Page 39 of The Auction (The Black Ledger Billionaires #4)
T he wind is screaming in my ears, the roar of the bike swallowing everything else. I’m not even sure how long I’ve been riding—just gunning it down the open stretch, leaning into the curves, letting the speed strip me bare. The faster I go, the less room there is in my head for her words.
I don’t mean to end up here.
The bike idles to a stop at the edge of the old airport, the place I brought her. Our spot. The one I’ve never shared with anyone else. The one where, for a little while, I thought I’d found something I didn’t even realize I was missing.
My chest feels like it’s going to split right down the middle.
It couldn’t have been fake.
You can’t fake that.
You can’t fake heat so sharp it burns through you, or the kind of fire that makes you forget the rest of the world exists.
You can’t fake the quiet after, when her head was on my shoulder and I finally—finally—felt like I wasn’t just existing anymore.
I felt whole. Whole, after years of being nothing but splintered pieces.
My phone chimes.
The sound snaps me out of it, my gaze dragging to the screen.
CLARA - GALLERY: Let me know when you’re coming to pick up Cassidy’s pieces.
They’re amazing.
I blink, the words taking a second to register. The paintings. I almost forgot about those.
Another message pings before I can reply.
CLARA - GALLERY: If she’s interested, there’s a few buyers lined up.
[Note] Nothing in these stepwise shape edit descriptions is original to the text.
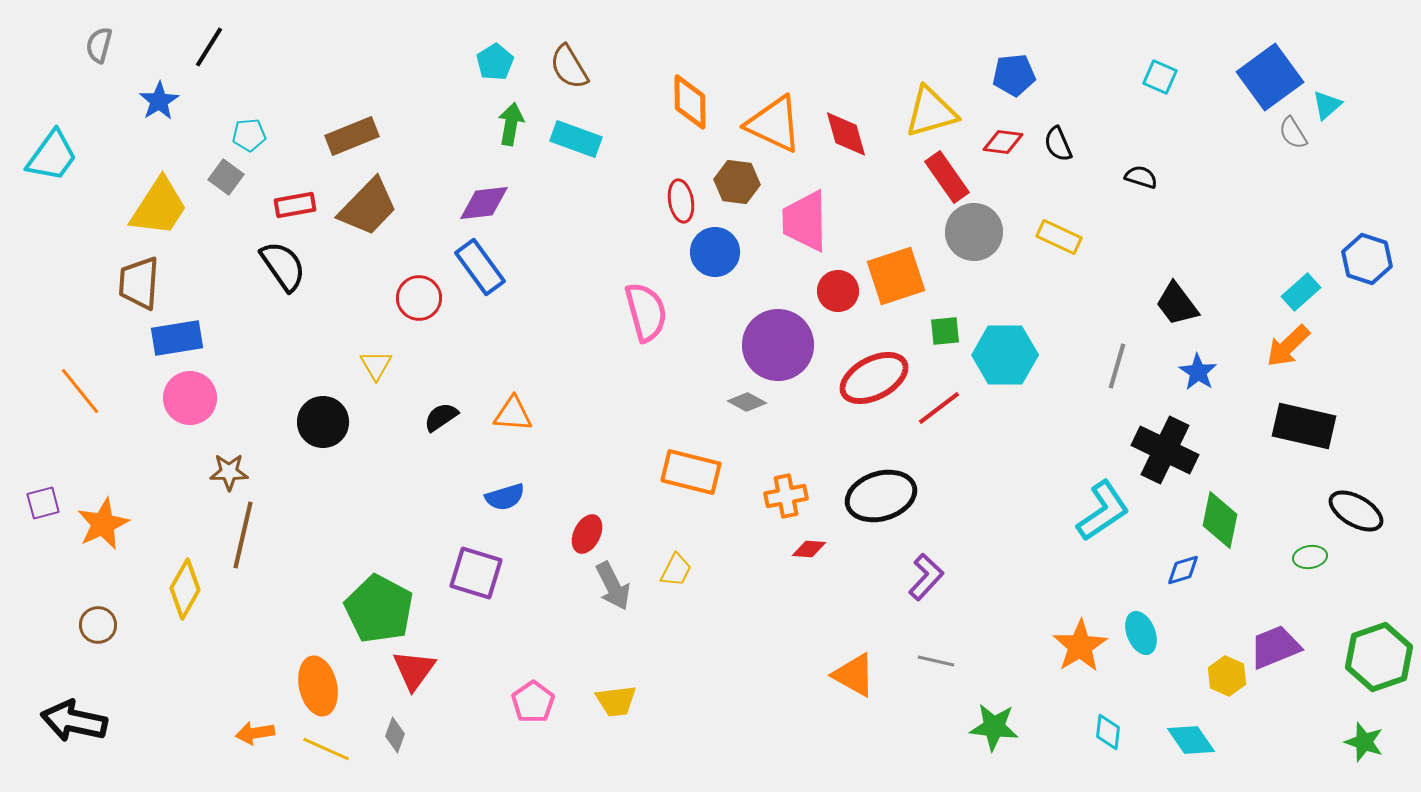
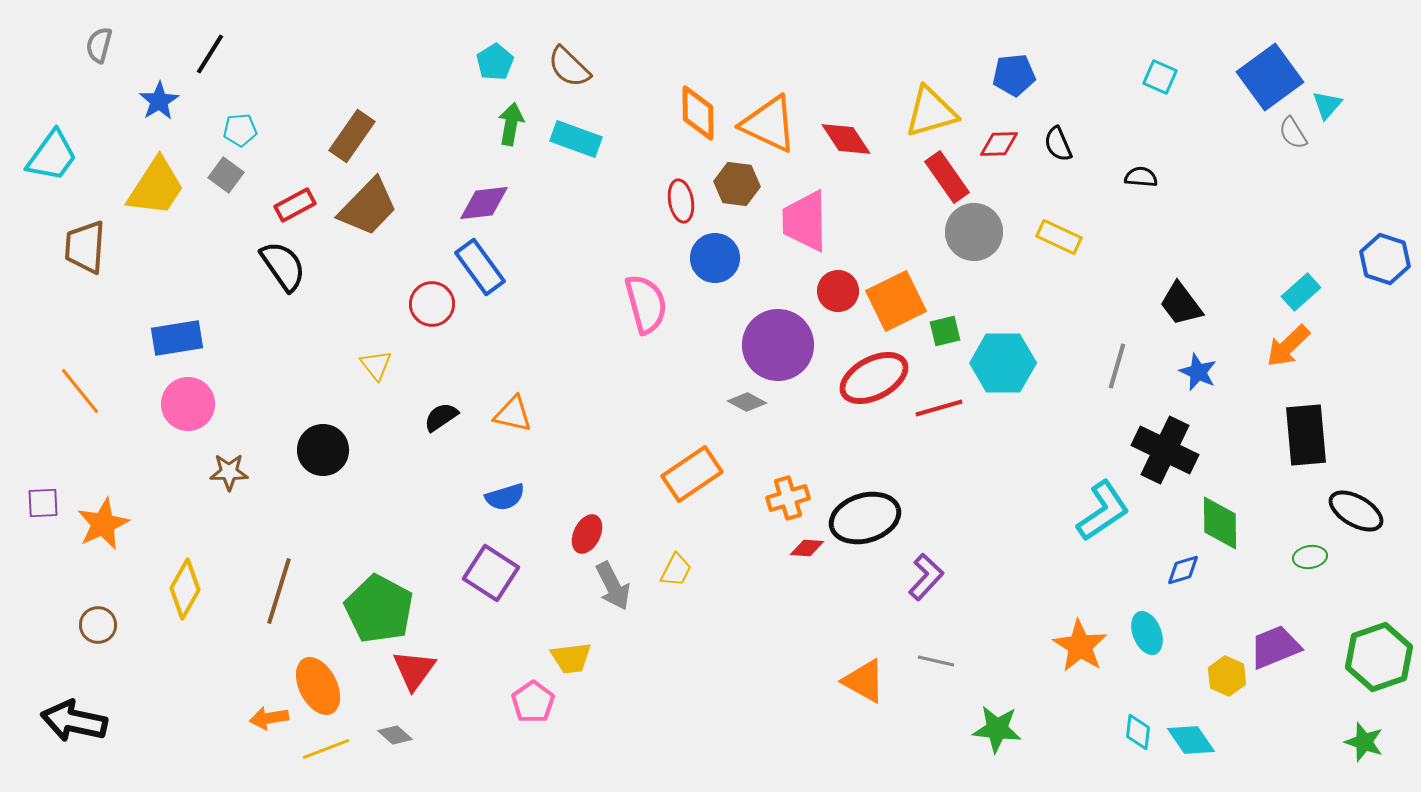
black line at (209, 47): moved 1 px right, 7 px down
brown semicircle at (569, 67): rotated 15 degrees counterclockwise
orange diamond at (690, 102): moved 8 px right, 11 px down
cyan triangle at (1327, 105): rotated 8 degrees counterclockwise
orange triangle at (774, 124): moved 5 px left
red diamond at (846, 134): moved 5 px down; rotated 18 degrees counterclockwise
cyan pentagon at (249, 135): moved 9 px left, 5 px up
brown rectangle at (352, 136): rotated 33 degrees counterclockwise
red diamond at (1003, 142): moved 4 px left, 2 px down; rotated 9 degrees counterclockwise
gray square at (226, 177): moved 2 px up
black semicircle at (1141, 177): rotated 12 degrees counterclockwise
brown hexagon at (737, 182): moved 2 px down
red rectangle at (295, 205): rotated 18 degrees counterclockwise
yellow trapezoid at (159, 207): moved 3 px left, 20 px up
blue circle at (715, 252): moved 6 px down
blue hexagon at (1367, 259): moved 18 px right
orange square at (896, 276): moved 25 px down; rotated 8 degrees counterclockwise
brown trapezoid at (139, 283): moved 54 px left, 36 px up
red circle at (419, 298): moved 13 px right, 6 px down
black trapezoid at (1177, 304): moved 4 px right
pink semicircle at (646, 312): moved 8 px up
green square at (945, 331): rotated 8 degrees counterclockwise
cyan hexagon at (1005, 355): moved 2 px left, 8 px down
yellow triangle at (376, 365): rotated 8 degrees counterclockwise
blue star at (1198, 372): rotated 9 degrees counterclockwise
pink circle at (190, 398): moved 2 px left, 6 px down
red line at (939, 408): rotated 21 degrees clockwise
orange triangle at (513, 414): rotated 9 degrees clockwise
black circle at (323, 422): moved 28 px down
black rectangle at (1304, 426): moved 2 px right, 9 px down; rotated 72 degrees clockwise
orange rectangle at (691, 472): moved 1 px right, 2 px down; rotated 48 degrees counterclockwise
orange cross at (786, 496): moved 2 px right, 2 px down; rotated 6 degrees counterclockwise
black ellipse at (881, 496): moved 16 px left, 22 px down
purple square at (43, 503): rotated 12 degrees clockwise
green diamond at (1220, 520): moved 3 px down; rotated 12 degrees counterclockwise
brown line at (243, 535): moved 36 px right, 56 px down; rotated 4 degrees clockwise
red diamond at (809, 549): moved 2 px left, 1 px up
purple square at (476, 573): moved 15 px right; rotated 16 degrees clockwise
cyan ellipse at (1141, 633): moved 6 px right
orange star at (1080, 646): rotated 8 degrees counterclockwise
orange triangle at (854, 675): moved 10 px right, 6 px down
orange ellipse at (318, 686): rotated 14 degrees counterclockwise
yellow trapezoid at (616, 701): moved 45 px left, 43 px up
green star at (994, 727): moved 3 px right, 2 px down
cyan diamond at (1108, 732): moved 30 px right
orange arrow at (255, 733): moved 14 px right, 15 px up
gray diamond at (395, 735): rotated 68 degrees counterclockwise
yellow line at (326, 749): rotated 45 degrees counterclockwise
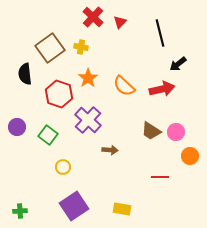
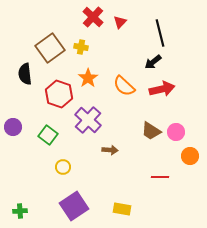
black arrow: moved 25 px left, 2 px up
purple circle: moved 4 px left
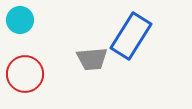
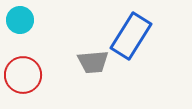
gray trapezoid: moved 1 px right, 3 px down
red circle: moved 2 px left, 1 px down
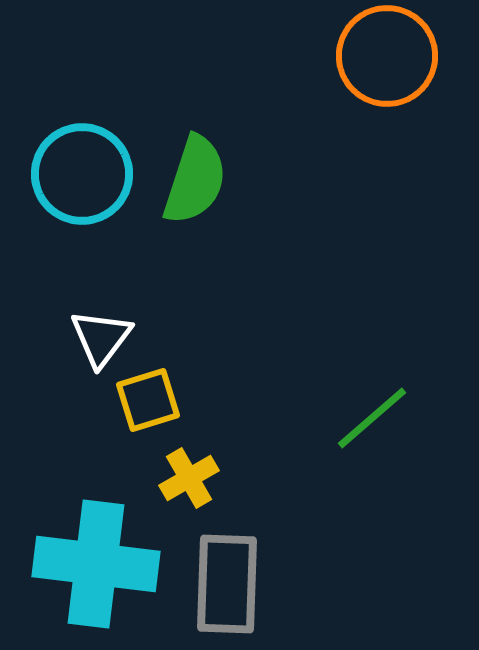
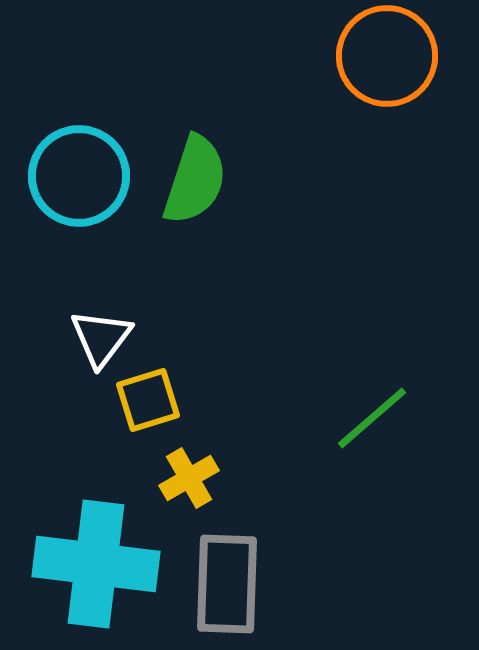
cyan circle: moved 3 px left, 2 px down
My thumb hovers over the screen. I don’t know if I’m doing this for her or for me. Maybe both. Maybe I just need some part of her that isn’t poisoned by whatever the hell happened today.
Finally, I type back.
JAXON: I’ll be there in a few.
I pocket the phone, fire up the bike again, and pull away from the airstrip. But the truth is, no matter how far I ride, I’m still there—with her—in that moment when everything felt like it was ours.
And I’m not ready to let it go.
T he bell over the door gives a soft chime as I step inside the gallery. The smell of fresh varnish and coffee hits me first, the air too still, too clean.
Clara’s behind the counter, bright smile already forming. “That was quick.”
I force something that might pass for a smile. “Yeah. Just…figured I’d get it done.”
She chats as she walks me through, telling me she’ll wrap everything carefully, that Cassidy’s work has gotten a lot of attention. I nod at the right places, pretending I’m listening, pretending I’m alive.
When she disappears into the back, the pretense falls away.
The room feels cavernous without anyone in it. I head for the space where her pieces were displayed—where I’d planned to surprise her. It had been perfect in my head. It ended in disaster.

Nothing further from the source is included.